La Cour de cas­sa­tion annule en revan­che la condam­na­tion civile du maire à verser 150 000 euros de dom­ma­ges-inté­rêts aux plai­gnants, faute pour les juges d’appel d’avoir expres­sé­ment retenu à son encontre l’exis­tence d’une faute per­son­nelle déta­cha­ble du ser­vice. En effet les juri­dic­tions judi­ciai­res ne peu­vent rete­nir la res­pon­sa­bi­lité civile per­son­nelle d’un élu ou d’un agent que s’ils ont expres­sé­ment carac­té­risé à son encontre une telle faute. A défaut, elles doi­vent invi­ter les par­ties civi­les à mieux se pour­voir devant les juri­dic­tions admi­nis­tra­ti­ves.
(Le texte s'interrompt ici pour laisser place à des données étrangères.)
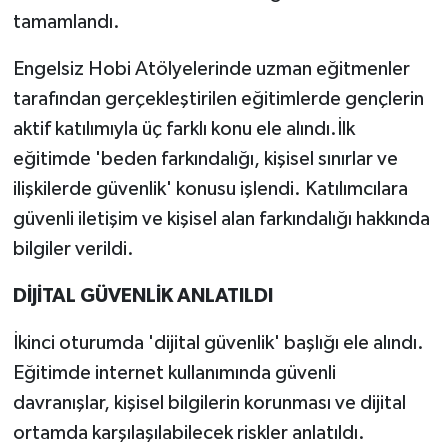
tamamlandı.
Engelsiz Hobi Atölyelerinde uzman eğitmenler
tarafından gerçekleştirilen eğitimlerde gençlerin
aktif katılımıyla üç farklı konu ele alındı.İlk
eğitimde 'beden farkındalığı, kişisel sınırlar ve
ilişkilerde güvenlik' konusu işlendi. Katılımcılara
güvenli iletişim ve kişisel alan farkındalığı hakkında
bilgiler verildi.
DİJİTAL GÜVENLİK ANLATILDI
İkinci oturumda 'dijital güvenlik' başlığı ele alındı.
Eğitimde internet kullanımında güvenli
davranışlar, kişisel bilgilerin korunması ve dijital
ortamda karşılaşılabilecek riskler anlatıldı.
La cour d’appel de renvoi confirme la res­pon­sa­bi­lité per­son­nelle du maire esti­mant qu’il a bien commis une faute per­son­nelle et le condamne à verser près de 50 000 euros à chacun des deux agents. L’élu objecte que le juge judi­ciaire ne pou­vait le condam­ner à un tel mon­tant alors que la com­mune a déjà été condam­née par le juge admi­nis­tra­tif à verser aux agents 10 000 euros.

 

L’argu­ment est écarté par la Cour de cas­sa­tion :

« la condam­na­tion par une juri­dic­tion admi­nis­tra­tive de la com­mune, en raison d’une faute per­son­nelle de son maire, déta­cha­ble du ser­vice mais non dénuée de tout lien avec celui-ci, a pour effet de subro­ger la col­lec­ti­vité dans les droits de la vic­time. Elle ne sau­rait donc avoir pour effet de limi­ter l’appré­cia­tion de la juri­dic­tion répres­sive dans la répa­ra­tion du pré­ju­dice résul­tant de cette faute, cons­ti­tu­tive d’une infrac­tion pénale. »

 

En d’autres termes le juge judi­ciaire n’est pas liée par l’évaluation du pré­ju­dice par le juge admi­nis­tra­tif. L’occa­sion de rap­pe­ler que la carac­té­ri­sa­tion par le juge d’une faute per­son­nelle déta­cha­ble du ser­vice ouvre droit aux vic­ti­mes un droit d’option leur per­met­tant d’action­ner la res­pon­sa­bi­lité de la col­lec­ti­vité et/ou celle de l’élu (ou de l’agent). En tout état de cause la col­lec­ti­vité est fondée à se retour­ner contre l’élu fautif pour lui deman­der le rem­bour­se­ment des sommes ver­sées aux vic­ti­mes. En l’espèce la condam­na­tion pro­non­cée par les juri­dic­tions admi­nis­tra­ti­ves au titre de la pro­tec­tion fonc­tion­nelle subroge la com­mune dans les droits des vic­ti­mes, à concur­rence des indem­ni­tés octroyées en répa­ra­tion des faits de har­cè­le­ment moral commis.

 

La Cour de de cas­sa­tion approuve également les juges d’appel de la cour de renvoi d’avoir retenu et indem­nisé la perte de chance de reconver­sion pro­fes­sion­nelle des deux agents « mis au pla­card » qui avaient eu un par­cours sans faute avec des nota­tions de qua­lité, des res­pon­sa­bi­li­tés impor­tan­tes et reconnues, ainsi qu’une pers­pec­tive d’évolution de car­rière. En effet leurs oppor­tu­ni­tés de muta­tion ont été obé­rées en raison des faits de har­cè­le­ment moral subis d’avril 2008 à octo­bre 2010, ce qui cons­ti­tue une perte de chance de réa­li­ser une muta­tion pro­fes­sion­nelle, y com­pris dans une autre col­lec­ti­vité, qui se serait également ren­sei­gnée auprès de leur col­lec­ti­vité d’ori­gine.